Karen J. Maschke is a research scholar at The Hastings Center.
Having received BCG in 1964 as a medical student during my second year, my TST was 8-9 mm induration before going to a Straight Medicine internship at Harlem Hospital, NYC, in 1969. A year later the TST was 15 mm induration. Subsequent chest XR have all been negative and the TST has been unchanged, it all became suspect after an elderly patient of mine was hospitalized with cavitary TB two years before my retirement. And now 4 years later and 6 months of INH, the Chest XR is still negative. So, did the BCG prevent two episodes of TB or not for this 75 y/o retired Primary Physician? The BCG in 1964 was questionable since Nebraska is a State with a very low TB rate, except with our Indian Reservations. My choice for Post-graduate education was still over the horizon at that time.
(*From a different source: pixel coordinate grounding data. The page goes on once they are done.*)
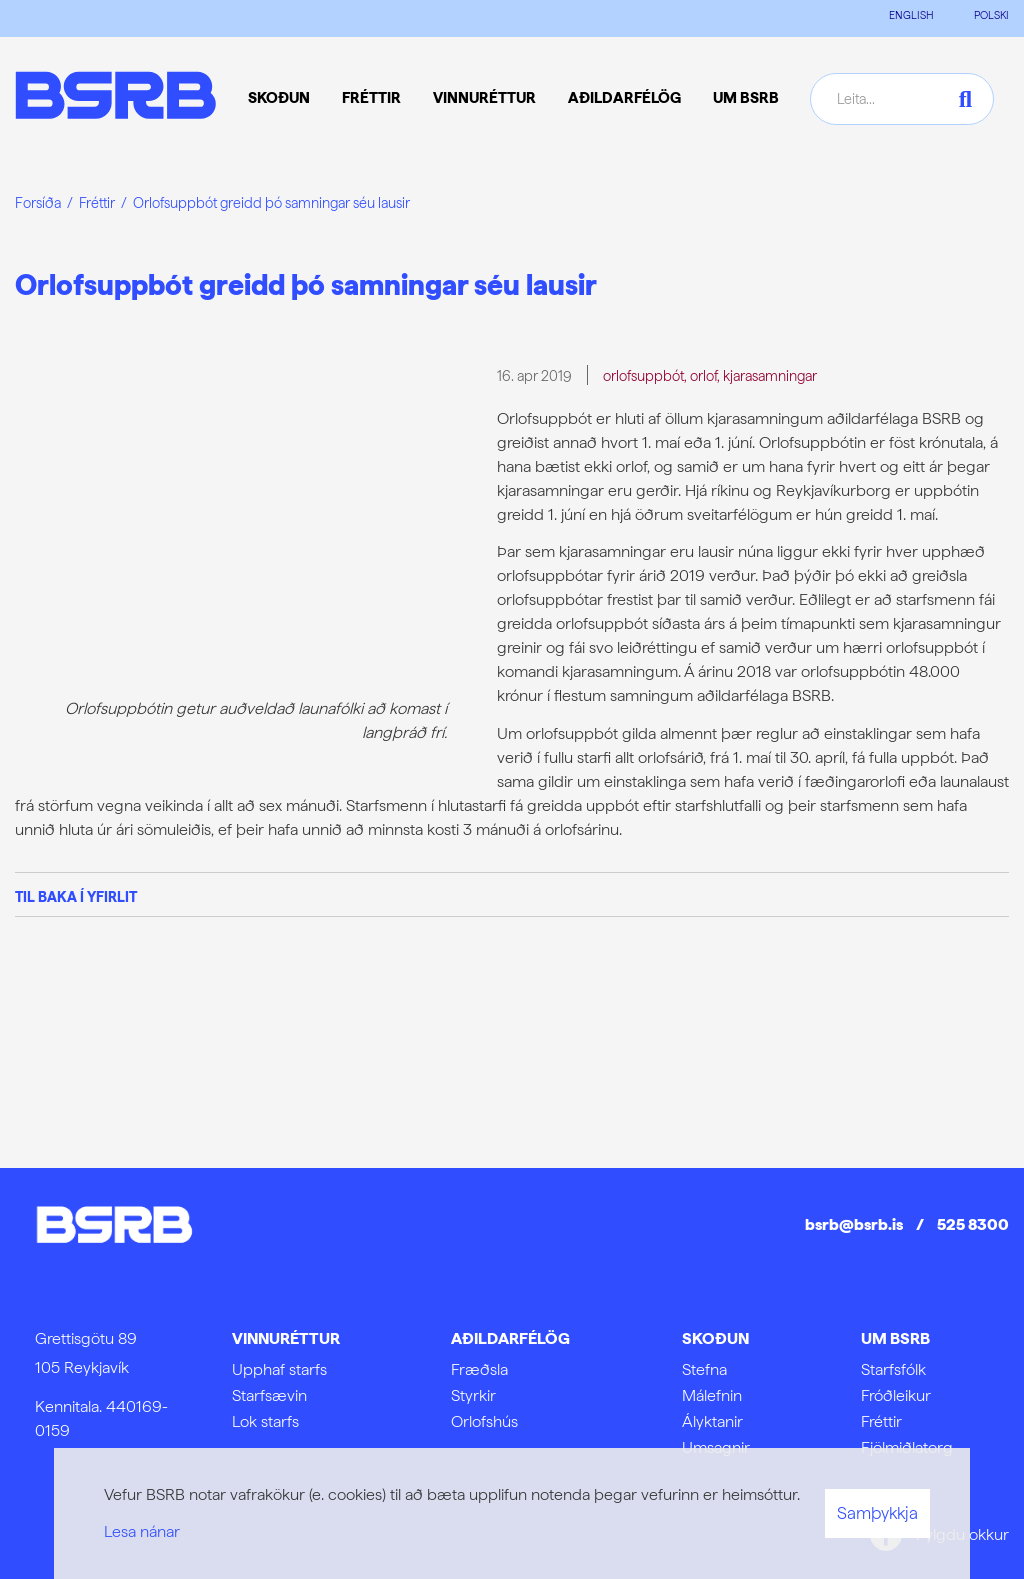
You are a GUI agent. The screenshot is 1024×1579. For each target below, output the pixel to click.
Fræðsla (479, 1369)
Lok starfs (265, 1421)
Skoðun (715, 1338)
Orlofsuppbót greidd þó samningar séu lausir (271, 202)
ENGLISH (911, 15)
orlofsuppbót (643, 375)
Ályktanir (712, 1421)
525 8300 (973, 1224)
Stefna (704, 1369)
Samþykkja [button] (877, 1513)
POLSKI (991, 15)
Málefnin (712, 1395)
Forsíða (38, 202)
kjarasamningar (770, 375)
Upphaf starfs (279, 1369)
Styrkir (473, 1395)
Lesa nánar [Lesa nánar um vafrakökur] (142, 1531)
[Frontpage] (115, 98)
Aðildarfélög (510, 1338)
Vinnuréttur (286, 1338)
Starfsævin (269, 1395)
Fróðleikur (896, 1395)
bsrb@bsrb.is (854, 1224)
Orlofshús (484, 1421)
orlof (703, 375)
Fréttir (97, 202)
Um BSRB (895, 1338)
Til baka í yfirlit (76, 896)
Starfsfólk (893, 1369)
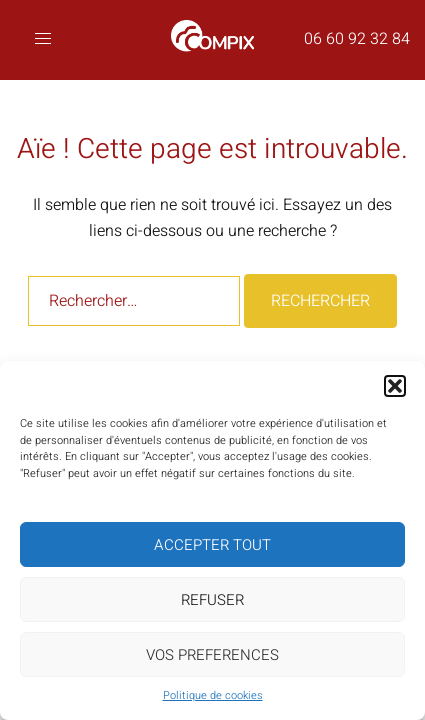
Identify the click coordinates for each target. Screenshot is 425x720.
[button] (395, 386)
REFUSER (212, 600)
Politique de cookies (213, 695)
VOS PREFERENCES (212, 655)
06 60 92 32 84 (357, 39)
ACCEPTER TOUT (212, 545)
So did the BCG given to the infants in this study before randomization into the vaccine or placebo groups just mask the benefit of the new vaccine or NOT. AND, does the study involve a 5 year follow-up study chest XR for both the placebo and study vaccine groups to determine which one worked better?
My patient was a retired driver for a national transportation company. TB tests on two occasions during routine checkups with chest XRs were negative during 30 years of f/u.